Néanmoins, comme le relevait notre collègue Jean Germain dans son rapport 5 ( * ) sur la loi précitée, « Dexia et la SFIL ont signé une convention de répartition des charges. Comme le souligne la Cour des comptes dans son rapport sur Dexia, la convention ? prévoit que le risque de condamnation à des dommages et intérêts, c'est-à-dire le risque lié à la commercialisation des prêts structurés, serait porté par [Dexia Crédit Local], y compris lorsque les prêts sont au bilan de [la CAFFIL] ? . En revanche, pour les emprunts inscrits dans son bilan, la CAFFIL supporte le risque lié aux emprunts eux-mêmes, par exemple en cas de défaut de mention du TEG sur le contrat ».
Le rapport relatif à l'État actionnaire rappelle également que « d'importants risques pèsent encore sur le groupe du fait de son exposition au secteur public des pays du sud de l'Europe et des États-Unis, de la forte sensibilité de ses résultats à ses coûts de financement et des risques opérationnels induits par la réorganisation de son activité ».

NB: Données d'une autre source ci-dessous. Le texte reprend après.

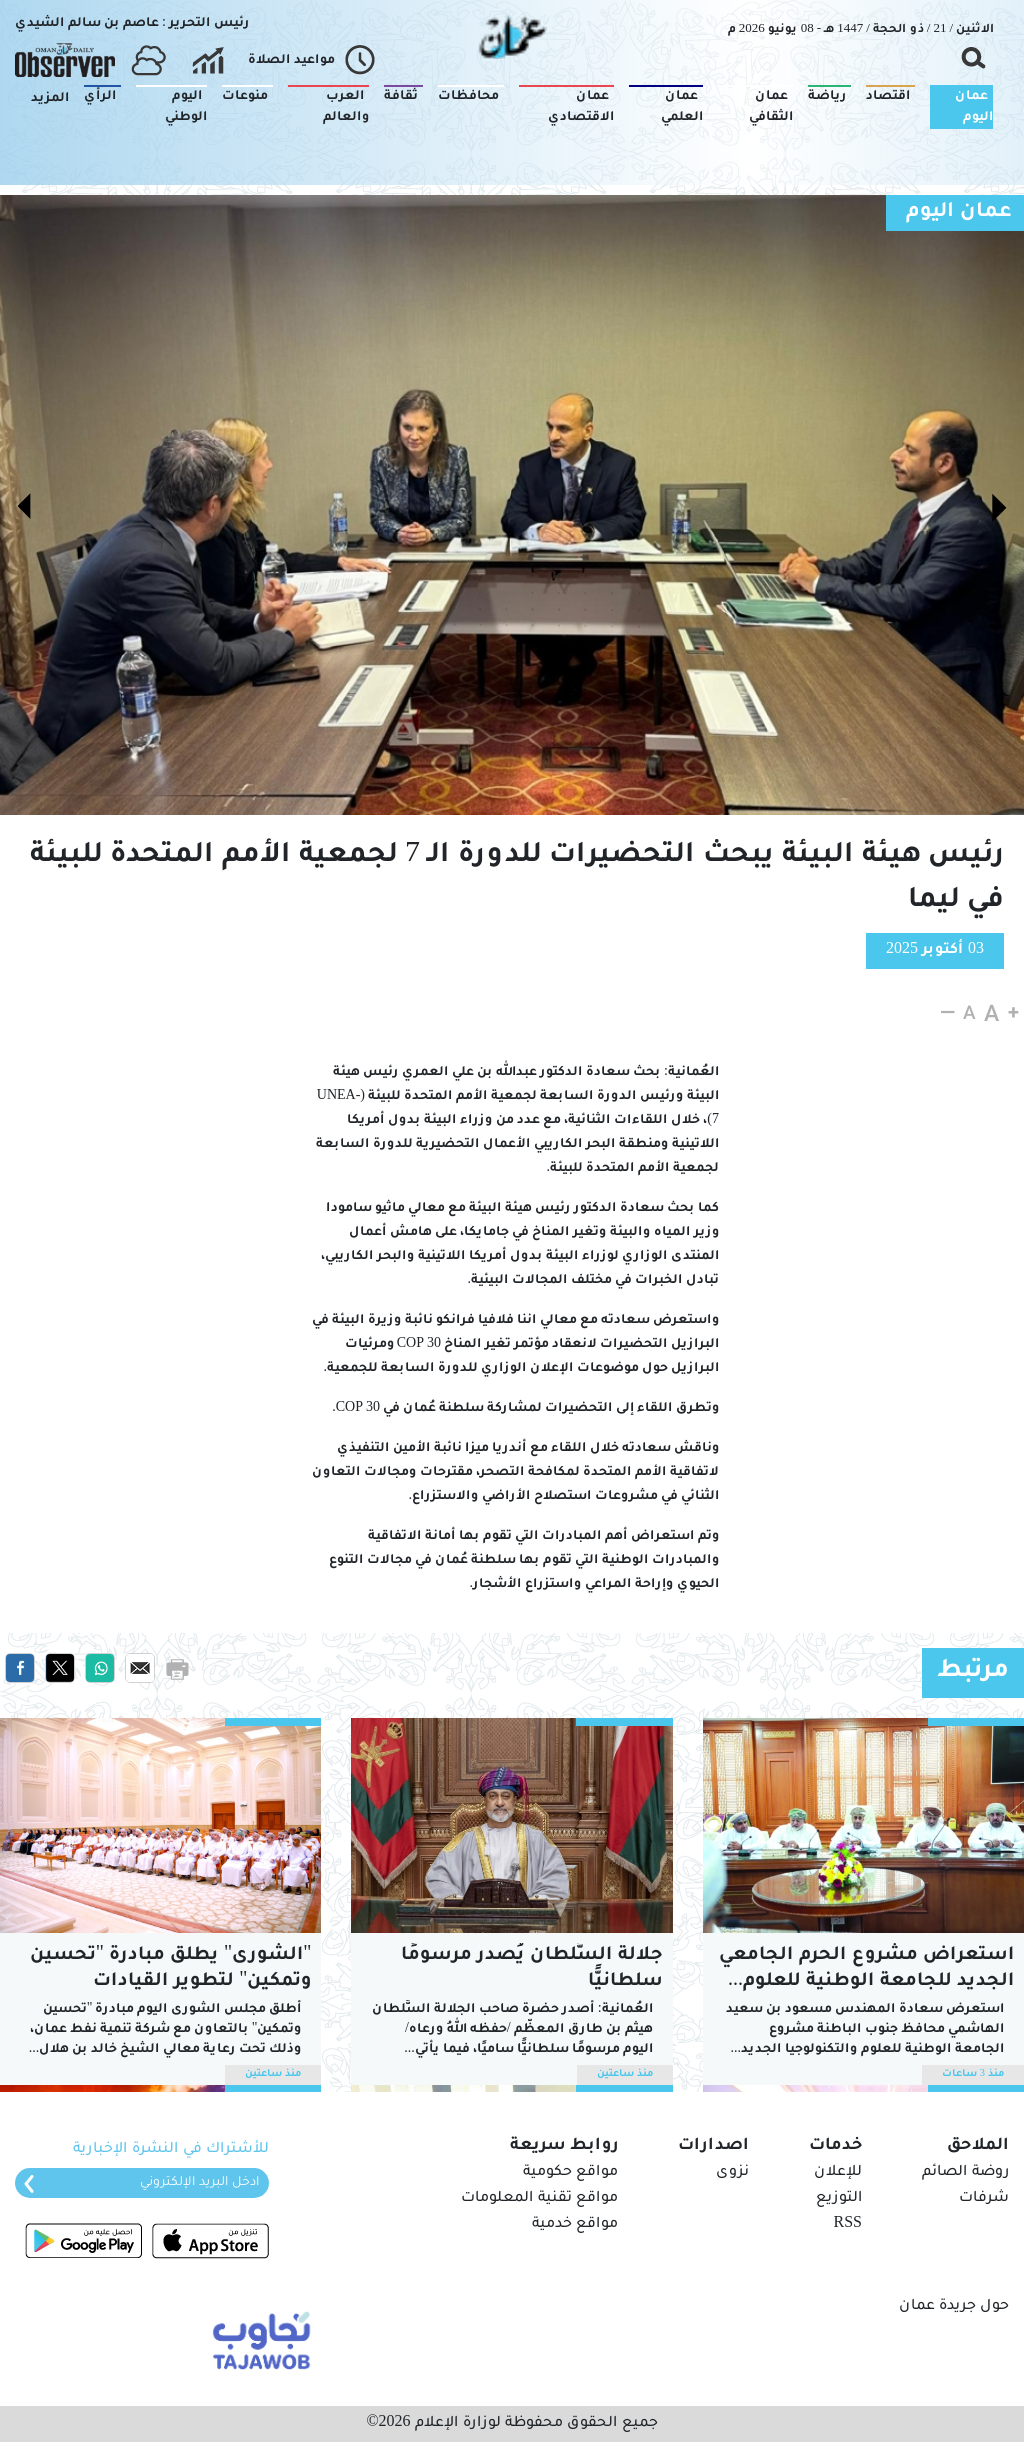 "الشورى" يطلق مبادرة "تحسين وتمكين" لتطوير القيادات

Ainsi, le 26 octobre 2014, la Banque centrale européenne (BCE) a annoncé que la banque n'avait pas satisfait au « test de résistance » ( stress tests ), conduit sur la base de ses comptes arrêtés au 31 décembre 2013, du fait notamment de sa forte exposition aux dettes souveraines. Néanmoins, la BCE « a précisé que, compte tenu de son statut de banque en résolution bénéficiant d'une garantie des États, Dexia ne sera pas tenu d'augmenter son capital. [...] Aucune autre action de remédiation, ni aucune aide des États, n'a été requise par le régulateur » 6 ( * ) .
Autrement dit, bien qu'elle ait échoué au test de résistance, la situation de la banque est apparue suffisamment solide aux autorités européennes dans un contexte où Dexia réduit progressivement son bilan, notamment par des cessions d'actifs. Le processus de résolution a toutefois vocation à se poursuivre sur plusieurs années pendant lesquelles le suivi fin des risques doit être poursuivi.

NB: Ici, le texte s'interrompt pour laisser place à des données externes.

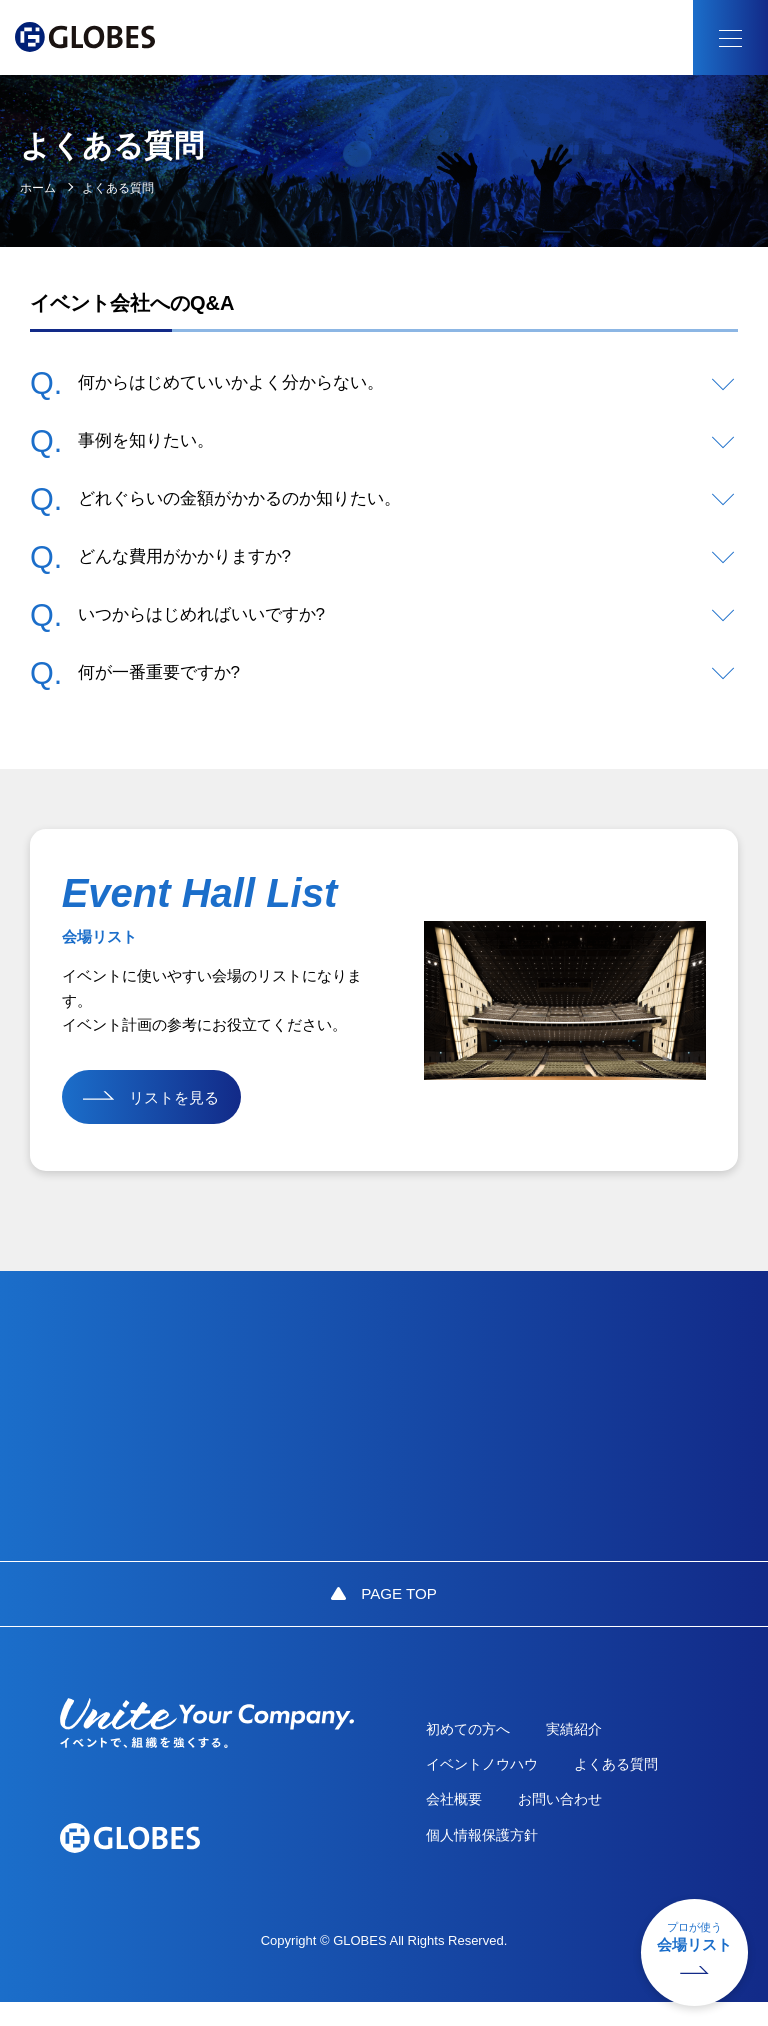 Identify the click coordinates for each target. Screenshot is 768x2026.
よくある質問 (631, 1786)
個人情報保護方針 (491, 1859)
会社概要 (463, 1822)
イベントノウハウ (491, 1786)
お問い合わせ (575, 1822)
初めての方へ (477, 1750)
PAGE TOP (399, 1612)
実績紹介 (589, 1750) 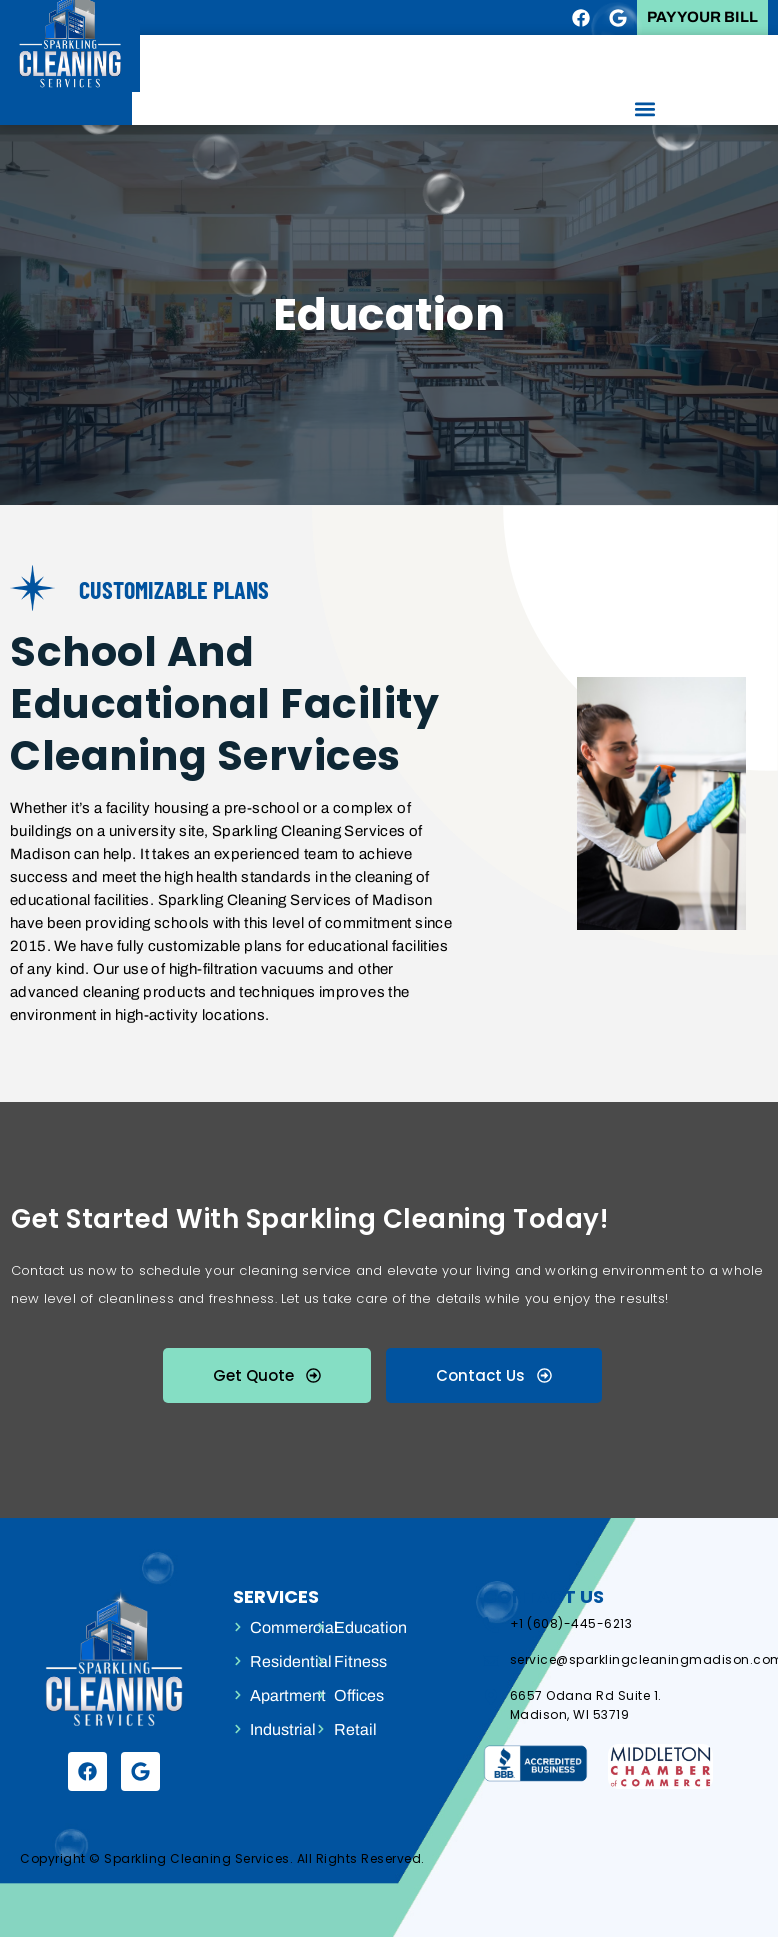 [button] (644, 108)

Au total, le constat dressé, en juillet 2013, par la Cour des comptes reste d'actualité : « au-delà des coûts constatés à ce jour, de l'ordre de 6,6 milliards d'euros , Dexia représente des risques importants et durables pour les finances publiques françaises , qu'il appartient à l'État de maîtriser. Ces risques concernent la gestion extinctive du groupe Dexia résiduel et la gestion de l'ensemble SFIL/CAFFIL, mais aussi le soutien qu'apporte la Caisse des dépôts et consignations au financement de ces dernières structures. [...]

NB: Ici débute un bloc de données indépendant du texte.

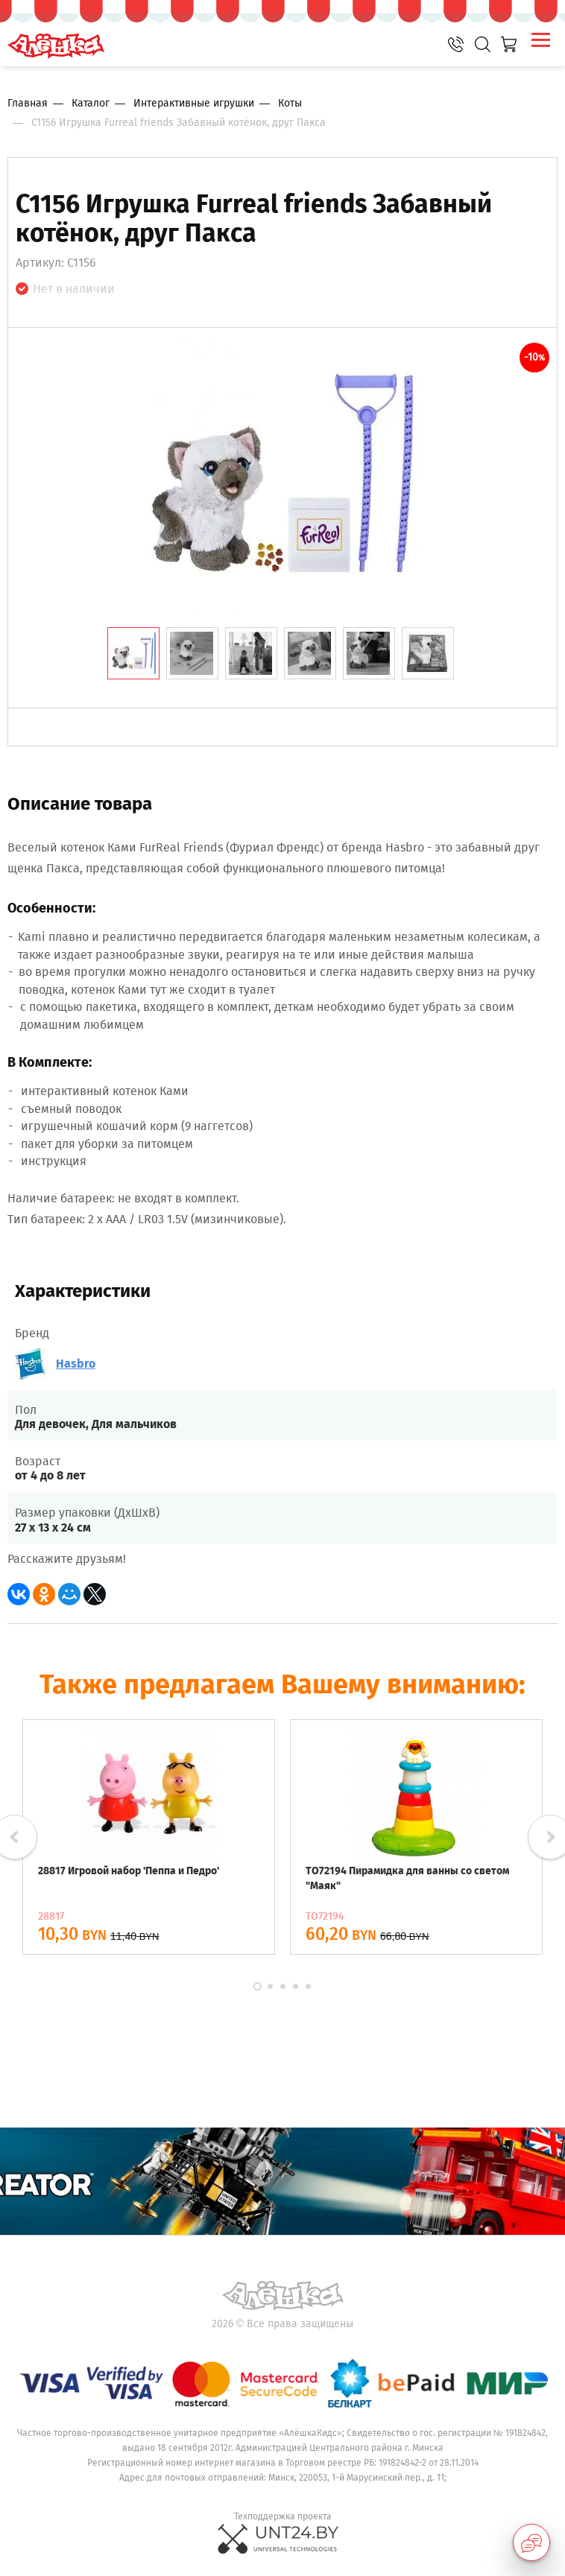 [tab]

« Durant les sept ans à venir, il ne faut pas qu'il y ait appel effectif à la garantie de 85 milliards d'euros dont 38,75 milliards d'euros [...] pour l'État français, ni d'obligation pour les États de recapitaliser la structure en gestion extinctive. Les projections financières du plan de résolution sont jugées, par les acteurs, conservatrices et prudentes, en l'état actuel des prévisions économiques et de taux d'intérêt, mais incertaines si l'amélioration des conditions macro-économiques et la hausse des taux d'intérêt ne se réalisaient pas.
« La Cour souligne également le caractère fortement aléatoire des prévisions économiques et le fait que le plan de résolution n'a pas immunisé Dexia contre les risques qui étaient antérieurement inhérents à son activité : le plan reproduit le même modèle de financement, et la gestion extinctive limite les marges de manoeuvre. Dès lors, en l'absence de respect de la trajectoire qui a été tracée, la nécessité de la recapitalisation par les États constituerait un risque substantiel » 7 ( * ) .
* 4 Communiqué de presse de Dexia du 8 août 2014.
* 5 Rapport n° 515 (2013-2014) de M. Jean Germain, fait au nom de la commission des finances, déposé le 7 mai 2014.
* 6 Communique de presse de Dexia du 26 octobre 2014.
* 7 Cour des comptes, Dexia : un sinistre coûteux, des risques persistants , juillet 2013.